Chapter 14
I feel fog swirling around us, hear the roar of a waterfall, feel the pine needles under my feet and smell the dirt and the cedar and the pine and the mountain air.
I feel Caleb's body—a huge hard mass of man pressed up against me, his hands roaming my skin everywhere, hips and thighs and back and shoulders and hair and face and ass, and I feel the hot throbbing ridge of his cock nestled against my belly, pounding and pulsing and pleading for my touch.
I need him.
I need more.
I wrap my arms around his neck and lift up on my toes—he catches the cue and cups my ass in his hands and lifts me so I can wrap my legs around his waist. The scared, angry, hurt mortal girl with powers she doesn't understand—she is burned away in the fires of desire, of need—of fate, or destiny, or just pure, plain lust.
My vampire scents his blood, and my fae smells his prana—wild, primal, animal, morning dew upon the mountain grass and moonlight shining silver on a chuckling stream, howling the hunt and bringing down mighty prey.
I feel my fangs prick my lips and I clutch at his face, his stubble, the hard angle of his jaw. His hair hangs to tickle the backs of my hands, and it smells like fresh rain and the hot blood of fallen prey—delicious. I growl, and I lick his throat, tasting skin and salt at the pulse point of his jugular.
He snarls in pleasure as the venom soaks into his skin and sears into his bloodstream, and his already hard cock pulses harder, hotter, and thicker, the fat round tip pressing against my opening.
I sink my teeth into him and his sweet, wild blood floods my mouth and he plunges up into me. I whimper and gasp a breath, and swallow my first mouthful of his blood, and he bucks hard, fucking into me with beautiful power.
His hands grip hard into the muscle of my ass, and he lifts me as he draws back and down, and I take another long pull of his blood, and his prana calls to me, an amber river flowing through him beside his blood, and I pull it into me, drink it in, and it weaves in with and braids around his blood to become a heady, intoxicating tonic.
He sinks to his knees, and I sit on his thighs and drink from him, sipping now as he shudders inside me. I clench around him, and he thrusts deep. Prana boils in my veins, and his rakta, saturated with powerful maya, surges through me.
I feel The Dreaming around us. I feel its infinite expanse, the layers and layers of it swirling beneath us. I feel the power of it pulsing with the beat of Caleb's heart, a steady thumping, an anchor for my soul as I drink from his prana and rakta. I call upon my prana, and it surges like a tidal wave in response, a golden-white tsunami of inimitable, burning power bursting out of my pores, seeping out of my eyes and dripping from the ends of my hair—it coats me like a second skin, and I'm wrapped up in Caleb, and he is fully seated within my sex, so deep it almost hurts, so deep it aches beautifully, and the mana in him answers, surging, boiling, flooding out of him to mingle with my power and our maya sparks, ignites.
It feels like we are being burned but not consumed by a heatless flame; we are a pyre of power endlessly burning.
I drink from Caleb and I lift up and sink down and he thrusts hard to meet me, and his cock stretches me to an exquisite ache.
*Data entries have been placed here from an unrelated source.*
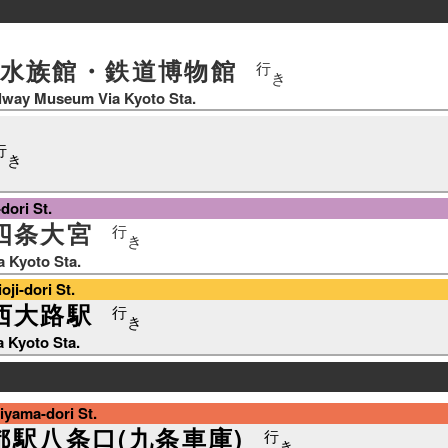
水族館・鉄道博物館
行
き
lway Museum Via Kyoto Sta.
行
き
ori St.
四条大宮
行
き
a Kyoto Sta.
i-dori St.
西大路駅
行
き
ia Kyoto Sta.
ama-dori St.
都駅八条口(九条車庫)
行
き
I crack open my eyes—the moss bed beneath us shimmers in a golden-white-amber haze, replaced by a distorted image of the cot in my cell. The bare granite walls of the naked mountain that is my cell become trees, and the ceiling is a blue sky shot through with streaks of white cloud, and the square of mirrored light is the sun. The cell is the forest, and the rush of the waterfall is my pulse crashing madly in my ears.
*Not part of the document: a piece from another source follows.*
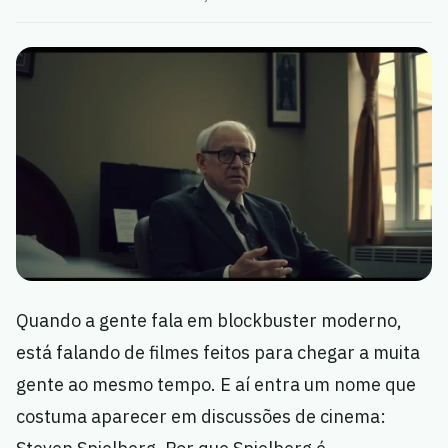
Quando a gente fala em blockbuster moderno,
está falando de filmes feitos para chegar a muita
gente ao mesmo tempo. E aí entra um nome que
costuma aparecer em discussões de cinema:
He lays beneath me, now, and I ride him, palms planted on his chest—I pull my fangs free and lick the wound closed. I'm so glutted with power that I feel close to venting, but I keep it crushed and compressed inside, coating our united bodies with our power.
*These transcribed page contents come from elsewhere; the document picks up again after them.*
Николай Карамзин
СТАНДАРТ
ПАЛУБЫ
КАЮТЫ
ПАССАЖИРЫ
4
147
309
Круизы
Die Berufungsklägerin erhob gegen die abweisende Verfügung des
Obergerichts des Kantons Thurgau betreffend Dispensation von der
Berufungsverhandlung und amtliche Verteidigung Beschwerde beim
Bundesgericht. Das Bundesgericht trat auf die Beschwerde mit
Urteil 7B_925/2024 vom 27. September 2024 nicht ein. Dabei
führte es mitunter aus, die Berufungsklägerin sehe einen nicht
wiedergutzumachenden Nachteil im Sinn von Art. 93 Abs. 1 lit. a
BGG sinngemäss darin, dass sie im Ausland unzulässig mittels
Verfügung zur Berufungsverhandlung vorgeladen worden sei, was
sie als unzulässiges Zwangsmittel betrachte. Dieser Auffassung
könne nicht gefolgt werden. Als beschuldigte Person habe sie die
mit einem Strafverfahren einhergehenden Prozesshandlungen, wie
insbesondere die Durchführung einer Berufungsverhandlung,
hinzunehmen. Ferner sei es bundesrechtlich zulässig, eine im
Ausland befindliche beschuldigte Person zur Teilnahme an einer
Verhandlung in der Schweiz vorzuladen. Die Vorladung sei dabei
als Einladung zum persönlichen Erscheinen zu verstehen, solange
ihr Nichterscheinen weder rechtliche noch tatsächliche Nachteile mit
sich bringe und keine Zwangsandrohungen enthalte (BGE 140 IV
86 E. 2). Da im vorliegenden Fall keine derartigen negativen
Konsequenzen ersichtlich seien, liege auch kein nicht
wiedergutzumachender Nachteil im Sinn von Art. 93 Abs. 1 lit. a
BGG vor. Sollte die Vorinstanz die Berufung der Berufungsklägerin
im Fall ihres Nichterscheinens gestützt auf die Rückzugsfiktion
He pulls at my mana, and I open myself to him, and I feel The Dreaming around us respond. The forest glimmers, brightens, becomes firm and solid once more, and a concrete sense of place fills me—I scent the air once more and hear the roar of the falls and feel the splattering spray of the water. Yet, simultaneously, the Tribunal cell becomes just as solid, overlaid or superimposed upon the forest scene—the cot beneath us is hard and the wool blanket scratchy and stinking, and the naked granite is damp and cold and the light a garish, brilliant white slanting spear of magnified sunlight.
His mouth finds mine and I open for him and take his tongue and tangle mine with his and taste his teeth and breathe his breath. I roll hard on him, hips lifting and falling with desperate speed and power, and his cock throbs thick and hot inside me, swelling with each thrust until it seems I'll split apart, so full am I with everything Caleb.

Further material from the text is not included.